Supervised UFR (UFR Fast Regression) Machine Learning Algorithm for Enhancing Performance of Intrusion Detection System
J. Dillibabu1, K. Nirmala2
1J. Dillibabu, Research scholar Bharathiyar University, Coimbatore,Tamilnadu, India.
2K. Nirmala, Associate Professor, Quaid-E-Millath Government college for women, Chennai, India.
Manuscript received on 02 June 2019 | Revised Manuscript received on 10 June 2019 | Manuscript published on 30 June 2019 | PP: 943-949 | Volume-8 Issue-8, June 2019 | Retrieval Number: G5652058719/19©BEIESP
Open Access | Ethics and Policies | Cite | Mendeley | Indexing and Abstracting
© The Authors. Blue Eyes Intelligence Engineering and Sciences Publication (BEIESP). This is an open access article under the CC-BY-NC-ND license (http://creativecommons.org/licenses/by-nc-nd/4.0/)
Abstract: Cloud platform and data centers rely on forecasting for predicting future workload accuracy. Forecasting information facilitate appropriate virtualization in provisioning infrastructure in cost-effective manner. Forecasting accuracy relies on underlying algorithm performance merit based on data fed in the network. Data analyst faces problem of timely identification of discontinuities in data forecasting. Discontinuity is referred as abrupt time-series pattern change for performance persists which cannot be recur.
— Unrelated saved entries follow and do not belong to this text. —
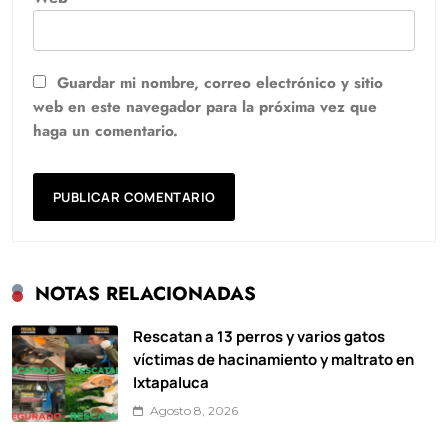
Guardar mi nombre, correo electrónico y sitio
web en este navegador para la próxima vez que
haga un comentario.
NOTAS RELACIONADAS
Rescatan a 13 perros y varios gatos
víctimas de hacinamiento y maltrato en
Ixtapaluca
Agosto 8, 2026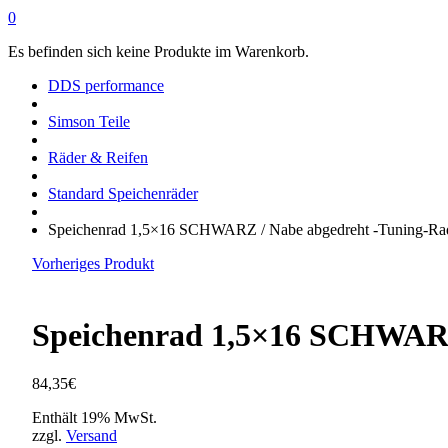
0
Es befinden sich keine Produkte im Warenkorb.
DDS performance
Simson Teile
Räder & Reifen
Standard Speichenräder
Speichenrad 1,5×16 SCHWARZ / Nabe abgedreht -Tuning-Rad
Vorheriges Produkt
Speichenrad 1,5×16 SCHWARZ 
84,35
€
Enthält 19% MwSt.
zzgl.
Versand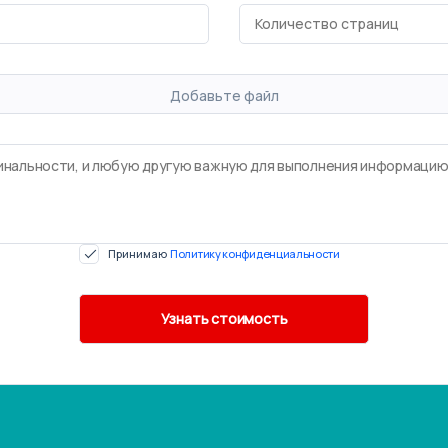
Добавьте файл
Принимаю
Политику конфиденциальности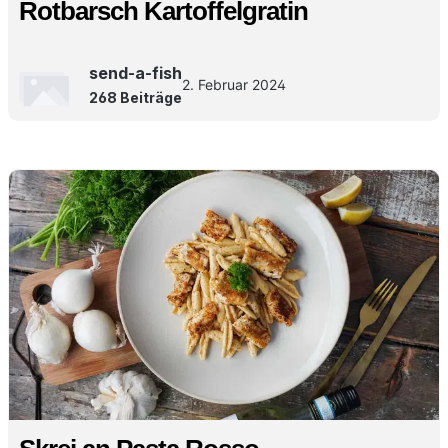
Rotbarsch Kartoffelgratin
send-a-fish
2. Februar 2024
268 Beiträge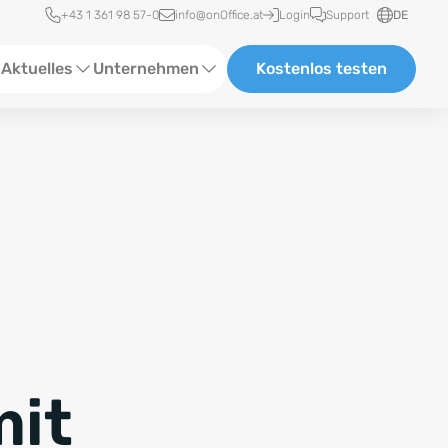
Schnellzugriff
+43 1 361 98 57-0
info@onOffice.at
Login
Support
DE
Aktuelles
Unternehmen
Kostenlos testen
ebinare
Über uns
tatus-News
Partner und Kooperationen
eranstaltungen
Karriere
eferenzen
log
ewsletter
mit
n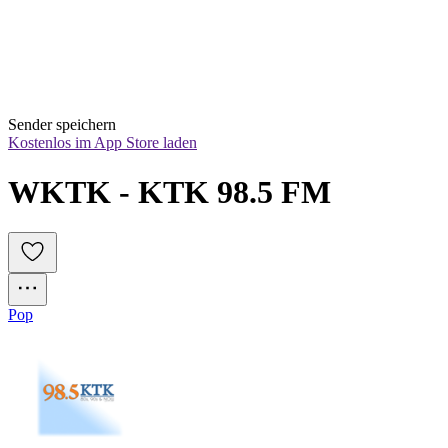
Sender speichern
Kostenlos im App Store laden
WKTK - KTK 98.5 FM
Pop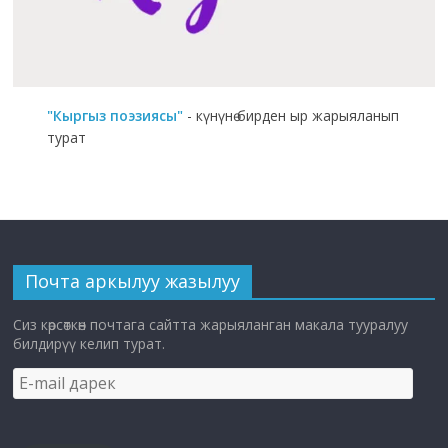
"Кыргыз поэзиясы"
- күнүнө бирден ыр жарыяланып
турат
Почта аркылуу жазылуу
Сиз көрсөткөн почтага сайтта жарыяланган макала тууралуу
билдирүү келип турат.
E-
mail
дарек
Data analyst must identify the non-sequences in the data performance before proposing forecast method and retain forecasting model data performance at the time of data synchronization. In existing numerous approaches and tools are available for anomaly detection in data. However, still automated tools for anomaly detection do not exist for anomaly detection in data centre. This paper introduces a unsupervised fast regression (UFR) model for discontinuity data detection in large and small data centers. UFR model combines concept of regression where data are converted in to binary form for data discontinuity detection. The proposed approach facilitates cloud providers and data center analysts automatically detect data discontinuity. Performance evaluation of proposed approach with existing approach exhibited significant performance in terms of discontinuities identification with increased accuracy.
Keyword: Unsupervised fast regression (UFR), Malicious Activity, Security, Discontinuity.
Scope of the Article: Machine Learning.